Relocated Tusker Travels 100 Kms Back To CoorgIn Just Six Days


After Kusha (2022) and Drona (2023) returned to Coorg forests, it is Daksha now in 2024

A wild elephant that had caused terror among coffee planters, residents, and estate workers in the Siddapur-Maldare region and was captured and shifted to Nagarahole Tiger Reserve on May 16, has returned to its original habitat on May 22 by traveling a distance of 100 kilometers.


The elephant had killed a woman working in a coffee estate and destroyed a large quantity of agricultural produce, creating fear among the farmers and labourers and also attacking several people.


At a coffee plantation near the village of Karadigodu in Siddapur, over a hundred personnel, with the help of six tamed elephants from Mathigodu and Dubare elephant camps — Abhimanyu, Bhima, Mahendra, Harsha, Dhananjaya, and Ashwatthama — captured it and fitted it with a radio collar before releasing it into the forests of Antharasanthe in H.D. Kote Taluk, Mysuru district. The captured elephant was named as ‘Daksha.’

Now, within a short period, the troublesome elephant has been spotted roaming in the coffee plantations of Chennangi, Badaga Banangala, and Maldare areas, as indicated by the radio collar signals tracked by the Forest Department.

Before its capture, the wild elephant moved across coffee plantations through Siddapur, Ghattadalla and Karadigodu, appearing in the Chikkanahalli plantation. The Forest Department staff followed the elephant for about 10 kilometers through the narrow coffee plantation roads and successfully captured it using a tranquillizer.


The elephant was then loaded onto a truck using an earth mover and released into Antharasanthe Forest in H.D. Kote. From there, it travelled back through Nagarahole Tiger Reserve, Veeranahosalli, Kallalla and Anechowkur, reaching the Chennangi Forest area.


Residents and estate workers spotted the wild elephant near Chennangi school, identifiable by its radio collar, confirming it as the same elephant captured on May 16. The Forest Department’s radio collar map also verified the elephant’s return. Currently, a team of personnel is actively monitoring the elephant’s movements.


Deceptive tactics of officers

Kadyamada Manu Somaiah, President of the Coorg District Farmers’ Association, has expressed frustration with the Government’s approach to the wild elephant menace.

He believes that the practice of capturing and relocating elephants, only for them to return to coffee plantations, is a deceptive tactic employed by Government officials. The continuous destruction of agricultural produce has made it impossible for labourers and farmers to live peacefully, he noted.

Somaiah emphasises the need for the Forest Department to develop scientific action plans to effectively address the issue of wild animal menace. Mahadev, a labour leader, has highlighted the significant expenses incurred by the Government in capturing, fitting radio collars and releasing elephants into the forest.

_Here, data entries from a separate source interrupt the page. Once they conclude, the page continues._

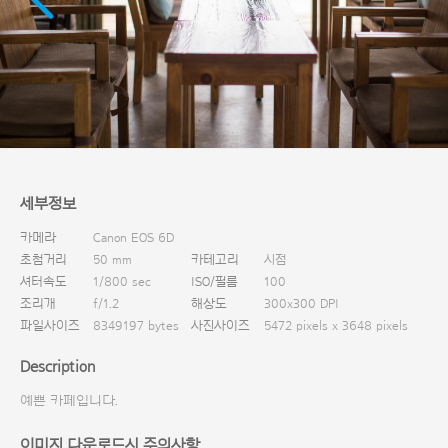
다운로드
세부정보
카메라
Canon EOS 6D
초첨거리
50 mm
카테고리
시점
셔터속도
1/800 sec
ISO/필름
100
조리개
f/1.2
해상도
300x300 DPI
파일사이즈
8349197 bytes
사진사이즈
5472 pixels x 3648 pixels
Description
예쁜 카페입니다.
이미지 다운로드시 주의사항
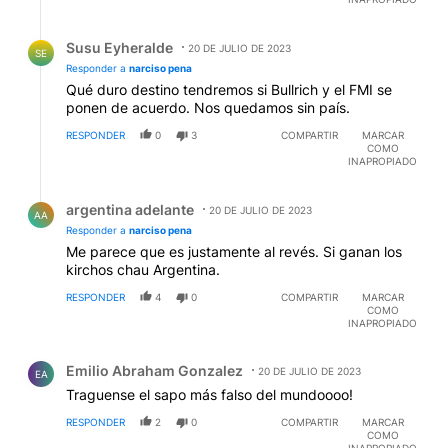
Respuesta de Susu Eyheralde.
Susu Eyheralde
20 DE JULIO DE 2023
SE
Responder a
narciso pena
Qué duro destino tendremos si Bullrich y el FMI se
ponen de acuerdo. Nos quedamos sin país.
RESPONDER
0
3
COMPARTIR
MARCAR
COMO
INAPROPIADO
Respuesta de argentina adelante.
argentina adelante
20 DE JULIO DE 2023
AA
Responder a
narciso pena
Me parece que es justamente al revés. Si ganan los
kirchos chau Argentina.
RESPONDER
4
0
COMPARTIR
MARCAR
COMO
INAPROPIADO
Comentario de Emilio Abraham Gonzalez.
Emilio Abraham Gonzalez
20 DE JULIO DE 2023
EA
Traguense el sapo más falso del mundoooo!
RESPONDER
2
0
COMPARTIR
MARCAR
COMO
INAPROPIADO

He pointed out that if an elephant returns to the village, it would necessitate spending additional money in lakhs to capture and relocate it once more. He advocated for a permanent solution to the wild elephant menace.

Previous elephant travels

In July 2023, a wild tusker named Drona, previously captured and relocated from Virajpet Taluk to H.D. Kote jungles, surprised many by embarking on a journey back to its original capture site, spanning approximately 100 kilometres in just 20 days.

In 2022, Coorg district witnessed the remarkable journey of another tusker named Kusha, who covered an extraordinary distance from Bandipur Tiger Reserve to his familiar territory in the Dubare Forest Range. For six months, the 31-year-old Kusha traversed an impressive distance of over 150 kilometres, ultimately arriving at the Dubare Elephant Camp in June 2022.